Ce soir, après mon massage, j’ai revu Aller simple que j’avais regardé à sa sortie. On y voit plusieurs personnes ayant commis des choses répugnantes et injustes dans la société qui se retrouvent piégé dans un chalet où elles reçoivent chacun leur tour un châtiment visant à rétablir une forme de justice par rapport à ce qu’elles ont fait. C’était très satisfaisant parce que c’est une fiction. Je ne suis pas pour le fait de se faire justice soi-même dans la vrai vie. C’était cependant apaisant à regarder à l’écran. À un moment une madame crie « La réputation de l’université! La réputation de l’université! ». J’avoue avoir bien ri… mais sans cette situation la dame engueule un homme qui agresse ses élèves et au moins elle le met à la porte, elle, au lieu de chercher à nuire aux élèves pour les faire taire.

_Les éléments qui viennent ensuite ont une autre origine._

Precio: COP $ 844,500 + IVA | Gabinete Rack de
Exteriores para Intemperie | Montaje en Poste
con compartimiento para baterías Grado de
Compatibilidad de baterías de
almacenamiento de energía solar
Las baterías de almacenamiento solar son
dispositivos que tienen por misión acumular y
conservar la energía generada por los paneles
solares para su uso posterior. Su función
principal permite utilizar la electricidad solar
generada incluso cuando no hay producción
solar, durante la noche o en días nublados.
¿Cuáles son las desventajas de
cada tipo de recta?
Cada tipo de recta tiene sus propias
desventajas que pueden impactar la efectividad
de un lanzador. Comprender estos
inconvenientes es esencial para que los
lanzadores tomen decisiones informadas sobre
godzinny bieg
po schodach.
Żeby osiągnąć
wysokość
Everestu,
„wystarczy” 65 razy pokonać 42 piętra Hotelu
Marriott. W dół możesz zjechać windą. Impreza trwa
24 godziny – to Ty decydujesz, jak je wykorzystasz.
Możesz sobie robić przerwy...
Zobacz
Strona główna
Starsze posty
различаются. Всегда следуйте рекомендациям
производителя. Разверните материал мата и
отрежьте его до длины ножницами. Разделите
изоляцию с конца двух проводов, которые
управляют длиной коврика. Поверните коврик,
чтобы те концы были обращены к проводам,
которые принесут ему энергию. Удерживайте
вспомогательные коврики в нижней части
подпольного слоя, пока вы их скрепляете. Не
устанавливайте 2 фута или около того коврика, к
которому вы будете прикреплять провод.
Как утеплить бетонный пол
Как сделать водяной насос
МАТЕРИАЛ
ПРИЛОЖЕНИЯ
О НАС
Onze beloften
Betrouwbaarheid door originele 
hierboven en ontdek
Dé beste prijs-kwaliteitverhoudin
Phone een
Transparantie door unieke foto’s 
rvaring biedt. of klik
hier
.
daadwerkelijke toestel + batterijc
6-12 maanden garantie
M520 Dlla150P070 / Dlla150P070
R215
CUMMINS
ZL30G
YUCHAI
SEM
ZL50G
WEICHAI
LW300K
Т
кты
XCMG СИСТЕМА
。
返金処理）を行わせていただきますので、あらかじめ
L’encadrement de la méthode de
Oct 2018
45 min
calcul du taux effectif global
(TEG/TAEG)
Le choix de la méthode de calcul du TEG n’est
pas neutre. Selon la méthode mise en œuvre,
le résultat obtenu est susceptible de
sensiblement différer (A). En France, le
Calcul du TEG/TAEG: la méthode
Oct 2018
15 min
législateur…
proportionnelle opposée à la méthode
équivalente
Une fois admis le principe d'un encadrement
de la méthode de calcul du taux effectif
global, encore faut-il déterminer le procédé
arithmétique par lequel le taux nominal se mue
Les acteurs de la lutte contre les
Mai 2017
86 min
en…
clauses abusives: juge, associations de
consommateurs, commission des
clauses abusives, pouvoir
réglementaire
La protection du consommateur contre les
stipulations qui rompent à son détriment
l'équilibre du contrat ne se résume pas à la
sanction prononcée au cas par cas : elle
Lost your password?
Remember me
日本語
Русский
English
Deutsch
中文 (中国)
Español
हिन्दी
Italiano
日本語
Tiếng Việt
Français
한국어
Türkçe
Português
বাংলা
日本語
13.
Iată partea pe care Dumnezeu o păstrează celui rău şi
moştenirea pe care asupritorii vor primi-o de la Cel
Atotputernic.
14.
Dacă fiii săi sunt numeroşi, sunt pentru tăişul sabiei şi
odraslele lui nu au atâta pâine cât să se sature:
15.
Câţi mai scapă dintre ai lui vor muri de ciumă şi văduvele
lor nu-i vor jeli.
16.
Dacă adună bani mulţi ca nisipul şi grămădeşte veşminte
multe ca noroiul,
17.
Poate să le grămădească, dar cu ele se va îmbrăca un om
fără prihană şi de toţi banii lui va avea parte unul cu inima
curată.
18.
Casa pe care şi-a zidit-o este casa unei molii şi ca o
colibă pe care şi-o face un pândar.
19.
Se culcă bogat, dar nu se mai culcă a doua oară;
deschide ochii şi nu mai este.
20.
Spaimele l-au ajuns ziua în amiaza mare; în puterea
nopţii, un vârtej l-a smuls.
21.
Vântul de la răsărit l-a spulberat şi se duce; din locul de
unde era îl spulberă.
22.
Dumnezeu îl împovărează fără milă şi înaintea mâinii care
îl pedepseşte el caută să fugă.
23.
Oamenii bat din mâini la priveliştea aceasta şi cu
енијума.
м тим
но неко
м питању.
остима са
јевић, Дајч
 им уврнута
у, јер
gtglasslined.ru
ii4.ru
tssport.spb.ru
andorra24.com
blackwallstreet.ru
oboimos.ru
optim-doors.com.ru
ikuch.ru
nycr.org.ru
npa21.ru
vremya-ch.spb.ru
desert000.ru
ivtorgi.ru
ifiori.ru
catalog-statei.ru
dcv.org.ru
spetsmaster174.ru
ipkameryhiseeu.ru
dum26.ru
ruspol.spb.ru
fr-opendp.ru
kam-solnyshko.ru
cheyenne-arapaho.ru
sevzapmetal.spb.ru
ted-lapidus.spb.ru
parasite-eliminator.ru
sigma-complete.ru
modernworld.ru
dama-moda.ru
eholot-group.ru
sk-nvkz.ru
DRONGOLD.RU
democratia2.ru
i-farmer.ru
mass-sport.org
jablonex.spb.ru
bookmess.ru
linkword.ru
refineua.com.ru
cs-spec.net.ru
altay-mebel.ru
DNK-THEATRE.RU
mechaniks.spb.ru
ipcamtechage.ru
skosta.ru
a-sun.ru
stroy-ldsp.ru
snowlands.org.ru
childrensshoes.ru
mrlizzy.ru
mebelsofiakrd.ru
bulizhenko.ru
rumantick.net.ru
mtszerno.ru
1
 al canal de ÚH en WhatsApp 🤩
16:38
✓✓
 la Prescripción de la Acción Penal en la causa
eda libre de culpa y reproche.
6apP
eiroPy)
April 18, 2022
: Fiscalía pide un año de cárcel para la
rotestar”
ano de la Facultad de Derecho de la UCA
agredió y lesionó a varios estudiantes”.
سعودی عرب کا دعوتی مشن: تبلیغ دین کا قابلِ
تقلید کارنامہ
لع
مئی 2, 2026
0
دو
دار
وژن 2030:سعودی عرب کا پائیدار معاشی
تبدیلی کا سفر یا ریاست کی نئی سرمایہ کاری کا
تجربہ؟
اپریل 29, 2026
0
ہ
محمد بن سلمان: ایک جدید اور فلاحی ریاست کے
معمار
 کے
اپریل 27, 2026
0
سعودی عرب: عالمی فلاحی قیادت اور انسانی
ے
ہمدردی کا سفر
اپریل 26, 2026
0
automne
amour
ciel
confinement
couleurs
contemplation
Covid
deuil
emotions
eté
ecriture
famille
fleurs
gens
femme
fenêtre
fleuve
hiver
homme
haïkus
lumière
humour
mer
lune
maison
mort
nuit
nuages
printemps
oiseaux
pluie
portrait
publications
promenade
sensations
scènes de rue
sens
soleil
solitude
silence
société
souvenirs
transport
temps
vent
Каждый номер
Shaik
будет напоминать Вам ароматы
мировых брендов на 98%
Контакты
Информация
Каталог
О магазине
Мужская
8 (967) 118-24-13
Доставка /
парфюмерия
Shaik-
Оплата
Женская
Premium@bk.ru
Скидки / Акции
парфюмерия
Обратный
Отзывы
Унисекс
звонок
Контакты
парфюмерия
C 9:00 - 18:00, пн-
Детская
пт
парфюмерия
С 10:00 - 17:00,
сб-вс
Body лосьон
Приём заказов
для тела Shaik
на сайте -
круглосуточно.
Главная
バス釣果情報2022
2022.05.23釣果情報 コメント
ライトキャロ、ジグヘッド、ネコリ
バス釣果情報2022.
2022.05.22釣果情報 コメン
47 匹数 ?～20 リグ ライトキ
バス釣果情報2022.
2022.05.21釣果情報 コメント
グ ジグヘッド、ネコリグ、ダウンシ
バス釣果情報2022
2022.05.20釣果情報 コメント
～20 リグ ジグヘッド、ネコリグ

Le chargé de cours et les femmes de cette histoire finiront dans la conclusion du livre que j’écris en ce moment. les femmes iront également dans la bande dessinée sur la violence des femmes que je veux faire depuis un moment. Personne ne me fera taire sur cette expérience. J’en ferai même quelque chose d’utile pour les autres.
Je vais aller au lit tôt. Je suis encore épuisée par tout ça. Demain je veux amener ma vie ailleurs. Les cours dans mon nouveau programme me rendent heureuse. Ils confirment ce que j’ai appris de la violence et ils me donnent confiance en moi. J’ai aussi un A et un A+ dans une nouvelle discipline à enfoncer métaphoriquement dans le derrière de la directrice qui a essayé de me faire croire que j’avais besoin d’aide pour faire mes études à cause de ma condition… comme si c’était le fait que je souffre de stress post-traumatique qui était le problème et affectait mon intelligence de femme qui a déjà un doctorat en poche… et non la violence du chargé de cours. J’approche du moment où je pourrai dire que j’ai tout vu en termes d’hypocrisie et de violence, mais je ne le dirai pas, puisque les êtres humains sont des êtres très créatifs quand il s’agit de violenter les autres.
Vous avez pu trouver ça horrible que je dise que je préférais avoir été violée deux fois plutôt que d’être une des personnes impliquées dans cette histoire. Ça ne l’est pas. Ça veut simplement dire que parce que je sais ce que ça fait de subir autant de violence que j’en ai subi, je n’accepterai jamais de faire partie des gens qui choisiront de violenter les autres… ce qui ne veut pas dire pour autant que ne serai douce dans ma riposte contre les violence qu’on me fait.
Je veux de la vie. Je veux être loin de ces personnes. Je veux de la joie. Je veux retrouver ma santé. Je veux être fière de qui j’aurai été à travers ma vie, ce pourquoi je ne serai jamais comme ces personnes. Jamais.
J’ai juste une vie et je ne la passerai clairement pas à mentir et à faire du mal aux autres.